Après avoir longtemps hésité, j’ai fini par jeter mon dévolu sur un éditeur dont l’esprit d’innovation a réussi à me séduire. La charte éditoriale me semble tout à fait correcte et je suis prêt à faire quelques efforts pour que le livre puisse connaître une certaine diffusion. J’envoie donc mon manuscrit par la voie électronique requise et attends patiemment.

Vient 2006 et, début janvier, je reçois une réponse positive. La célérité dont on a fait preuve ne me suscite aucune suspicion particulière, c’est pourquoi je signe le contrat le 23 du même mois. Sans me préoccuper d’une certaine clause qui m’embêtera plus tard. L’enthousiasme aveugle, ai-je fini par conclure.

Le bon à tirer est reçu le 14 août, après avoir beaucoup et lourdement insisté. Entre un minimum annoncé de dix semaines et les trente au bout desquelles je l’ai vu tomber, il y a une certaine marge.
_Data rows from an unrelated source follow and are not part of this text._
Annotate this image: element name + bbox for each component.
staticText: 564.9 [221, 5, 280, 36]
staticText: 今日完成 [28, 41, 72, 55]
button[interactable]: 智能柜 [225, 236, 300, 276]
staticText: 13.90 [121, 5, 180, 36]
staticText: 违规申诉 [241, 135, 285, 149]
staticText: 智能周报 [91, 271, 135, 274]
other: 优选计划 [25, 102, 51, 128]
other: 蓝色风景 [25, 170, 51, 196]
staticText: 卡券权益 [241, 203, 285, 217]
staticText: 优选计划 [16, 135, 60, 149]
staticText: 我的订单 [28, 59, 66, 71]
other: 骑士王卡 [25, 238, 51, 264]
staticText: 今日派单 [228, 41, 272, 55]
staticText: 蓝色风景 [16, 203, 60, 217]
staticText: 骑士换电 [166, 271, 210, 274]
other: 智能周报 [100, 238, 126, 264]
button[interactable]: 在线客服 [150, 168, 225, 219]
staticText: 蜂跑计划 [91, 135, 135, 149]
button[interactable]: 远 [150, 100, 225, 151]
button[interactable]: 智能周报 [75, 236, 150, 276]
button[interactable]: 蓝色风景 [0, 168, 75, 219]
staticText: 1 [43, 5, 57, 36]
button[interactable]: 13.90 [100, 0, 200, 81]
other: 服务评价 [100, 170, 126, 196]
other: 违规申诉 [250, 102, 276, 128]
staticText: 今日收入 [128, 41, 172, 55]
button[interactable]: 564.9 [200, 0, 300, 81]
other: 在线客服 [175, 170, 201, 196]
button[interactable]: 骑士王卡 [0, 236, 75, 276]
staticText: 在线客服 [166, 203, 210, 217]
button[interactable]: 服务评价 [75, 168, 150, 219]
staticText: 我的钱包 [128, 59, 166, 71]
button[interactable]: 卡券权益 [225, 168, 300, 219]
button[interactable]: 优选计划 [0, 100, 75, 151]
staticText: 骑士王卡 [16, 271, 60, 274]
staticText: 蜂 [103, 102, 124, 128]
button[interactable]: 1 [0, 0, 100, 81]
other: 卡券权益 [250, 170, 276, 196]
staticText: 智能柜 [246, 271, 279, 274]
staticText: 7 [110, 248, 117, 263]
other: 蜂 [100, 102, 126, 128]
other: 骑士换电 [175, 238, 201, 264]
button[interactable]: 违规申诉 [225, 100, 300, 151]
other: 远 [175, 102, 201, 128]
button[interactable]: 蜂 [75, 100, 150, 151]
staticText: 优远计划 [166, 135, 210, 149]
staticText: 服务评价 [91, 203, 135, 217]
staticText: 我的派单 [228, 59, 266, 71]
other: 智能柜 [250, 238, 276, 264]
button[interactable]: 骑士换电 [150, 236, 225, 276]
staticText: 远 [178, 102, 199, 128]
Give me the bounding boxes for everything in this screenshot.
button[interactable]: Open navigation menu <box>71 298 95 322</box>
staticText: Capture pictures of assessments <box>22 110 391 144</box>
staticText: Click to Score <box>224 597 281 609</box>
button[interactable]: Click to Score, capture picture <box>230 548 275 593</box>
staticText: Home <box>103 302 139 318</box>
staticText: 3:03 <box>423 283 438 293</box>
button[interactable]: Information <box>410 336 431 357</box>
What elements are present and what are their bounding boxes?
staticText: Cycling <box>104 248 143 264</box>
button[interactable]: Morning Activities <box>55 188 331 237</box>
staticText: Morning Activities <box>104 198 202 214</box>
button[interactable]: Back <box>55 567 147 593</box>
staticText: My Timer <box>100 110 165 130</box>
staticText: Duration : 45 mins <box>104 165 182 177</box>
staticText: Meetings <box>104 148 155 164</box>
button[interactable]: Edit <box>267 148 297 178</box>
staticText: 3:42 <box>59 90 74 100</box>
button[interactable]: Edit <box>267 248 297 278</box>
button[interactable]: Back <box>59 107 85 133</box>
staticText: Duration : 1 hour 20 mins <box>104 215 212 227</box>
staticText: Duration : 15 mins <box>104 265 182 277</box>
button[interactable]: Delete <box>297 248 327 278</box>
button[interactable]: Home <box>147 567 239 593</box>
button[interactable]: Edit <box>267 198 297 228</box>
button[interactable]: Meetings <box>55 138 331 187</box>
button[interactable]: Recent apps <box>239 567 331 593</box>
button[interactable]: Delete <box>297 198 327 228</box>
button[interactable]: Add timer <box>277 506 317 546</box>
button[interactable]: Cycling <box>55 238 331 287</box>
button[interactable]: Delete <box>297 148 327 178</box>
Les promesses de le voir me sauter à la figure incessamment étaient restées vaines, semaine après semaine, jusqu’à ce qu’on incrimine le nombre d’ouvrages en attente. Soit.

Les premières corrections sont envoyées le 18 août. La mort dans l’âme : je ne puis en imposer que vingt, ce qui est nettement insuffisant après recensement de toutes les horribles coquilles oubliées. Les choix ont été drastiques, j’ai seulement pu remédier au pire. Le 21, je rends ma copie définitive. Consterné et résigné.
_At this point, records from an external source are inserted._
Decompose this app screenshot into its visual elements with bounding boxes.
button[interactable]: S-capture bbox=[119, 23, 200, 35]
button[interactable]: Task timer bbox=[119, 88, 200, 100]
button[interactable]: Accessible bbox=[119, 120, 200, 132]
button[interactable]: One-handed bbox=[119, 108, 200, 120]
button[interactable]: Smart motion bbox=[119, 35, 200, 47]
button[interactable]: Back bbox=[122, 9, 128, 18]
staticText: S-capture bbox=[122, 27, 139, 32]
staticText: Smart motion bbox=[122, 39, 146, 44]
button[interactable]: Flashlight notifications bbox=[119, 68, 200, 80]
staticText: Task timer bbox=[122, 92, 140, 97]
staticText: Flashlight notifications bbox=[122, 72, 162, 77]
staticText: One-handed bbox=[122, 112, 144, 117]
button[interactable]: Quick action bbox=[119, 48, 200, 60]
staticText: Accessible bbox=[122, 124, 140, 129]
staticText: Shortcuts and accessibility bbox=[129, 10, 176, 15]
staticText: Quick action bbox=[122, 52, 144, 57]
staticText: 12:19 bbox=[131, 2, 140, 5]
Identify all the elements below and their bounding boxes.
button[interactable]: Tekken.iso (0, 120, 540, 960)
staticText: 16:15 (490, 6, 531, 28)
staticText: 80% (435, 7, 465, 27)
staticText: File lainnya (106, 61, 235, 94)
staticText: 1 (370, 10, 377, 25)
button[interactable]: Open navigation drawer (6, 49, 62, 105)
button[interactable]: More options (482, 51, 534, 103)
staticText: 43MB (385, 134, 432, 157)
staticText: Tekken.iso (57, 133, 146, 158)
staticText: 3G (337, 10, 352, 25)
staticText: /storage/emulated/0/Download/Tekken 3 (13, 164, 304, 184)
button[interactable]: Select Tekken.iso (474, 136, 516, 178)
Ce même jour le livre est « publié ». Et je m’en réjouis avec une modération excessive, conscient qu’il y avait encore beaucoup de nettoyage à faire. Mais c’est comme ça, je ferai avec.

J’opère alors une approche infructueuse de libraires pour une possible mise en rayon : non référencé sur Dilicom, le livre ne les intéresse pas. Sauf, quand il existera si j’ose dire réellement, pour le prendre en dépôt… Il est par ailleurs trop tard pour les « animations en bibliothèque » (on me suggère de voir pour la rentrée… 2007).
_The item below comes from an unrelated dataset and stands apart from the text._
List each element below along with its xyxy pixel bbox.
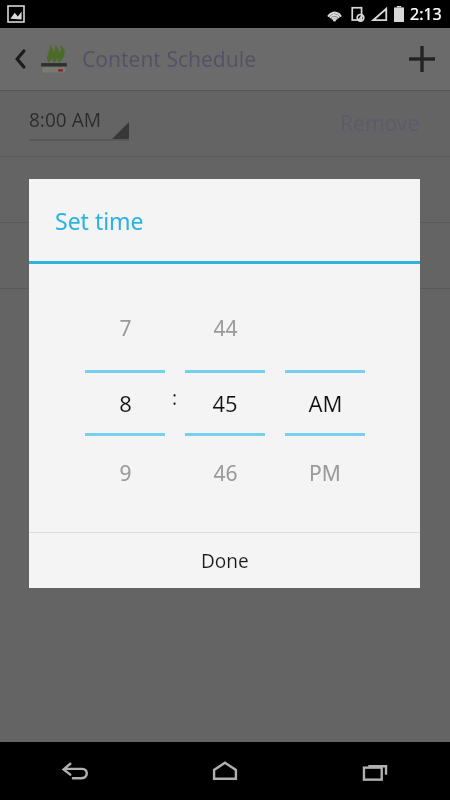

De septembre à octobre, appels téléphoniques et courriels via le formulaire de contact de l’éditeur pour savoir quand sera référencé le livre. J’obtiens juste l’assurance téléphonique que ce sera fait dans les plus brefs délais. Pour mémoire, l’éditeur s’engage dans sa charte à effectuer le référencement dès parution (sans mentionner le délai avant intégration sur l’indispensable Dilicom). L’auteur naïf ou trop confiant ne comprendra pas que ça traîne un peu, alors que ce serait si simple de lui expliquer pourquoi. Notons également, histoire de rire un peu plus, qu’il est certifié que tout ouvrage publié bénéficie de l’inévitable dépôt à la BNF. Or c’est, permettez l’expression courtoise, un pipeau pour mutants à seize doigts (ou alors, dites-moi pourquoi l’obligatoire mention dudit dépôt ne figurait-elle pas sur l’ouvrage imprimé que je me procurai ?).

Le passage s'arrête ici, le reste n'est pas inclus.